> YOUR ASSIGNMENT
Only the lines from the one containing "worden overgedragen. Dit" through the end of the data belong in the answer; reproduce them exactly.

**** GIVEN ENTRIES

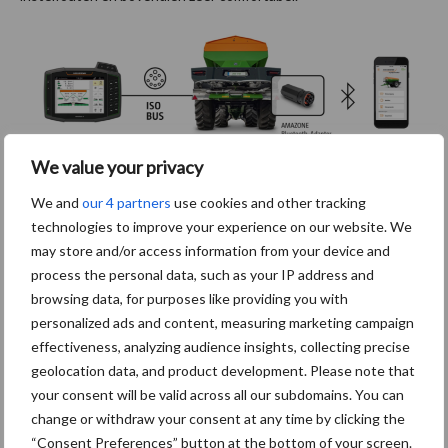
We value your privacy
Alle instelwaarden van de mySpreader applicatie kunnen via een
Bluetooth-adapter naar de AMAZONE-kunstmeststrooier
We and
our 4 partners
use cookies and other tracking
worden overgedragen. Dit bespaart tijd, voorkomt instelfouten
technologies to improve your experience on our website. We
en is erg comfortabel.
may store and/or access information from your device and
Bron:
AMAZONE
process the personal data, such as your IP address and
browsing data, for purposes like providing you with
Aanbevolen voor jou!
personalized ads and content, measuring marketing campaign
effectiveness, analyzing audience insights, collecting precise
Grondstoffenmarkt blijft
geolocation data, and product development. Please note that
grillig: droogte en
your consent will be valid across all our subdomains. You can
geopolitiek houden handel
change or withdraw your consent at any time by clicking the
in de greep
“Consent Preferences” button at the bottom of your screen.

********

> RESPONSE
worden overgedragen. Dit bespaart tijd, voorkomt instelfouten
technologies to improve your experience on our website. We
en is erg comfortabel.
may store and/or access information from your device and
Bron:
AMAZONE
process the personal data, such as your IP address and
browsing data, for purposes like providing you with
Aanbevolen voor jou!
personalized ads and content, measuring marketing campaign
effectiveness, analyzing audience insights, collecting precise
Grondstoffenmarkt blijft
geolocation data, and product development. Please note that
grillig: droogte en
your consent will be valid across all our subdomains. You can
geopolitiek houden handel
change or withdraw your consent at any time by clicking the
in de greep
“Consent Preferences” button at the bottom of your screen.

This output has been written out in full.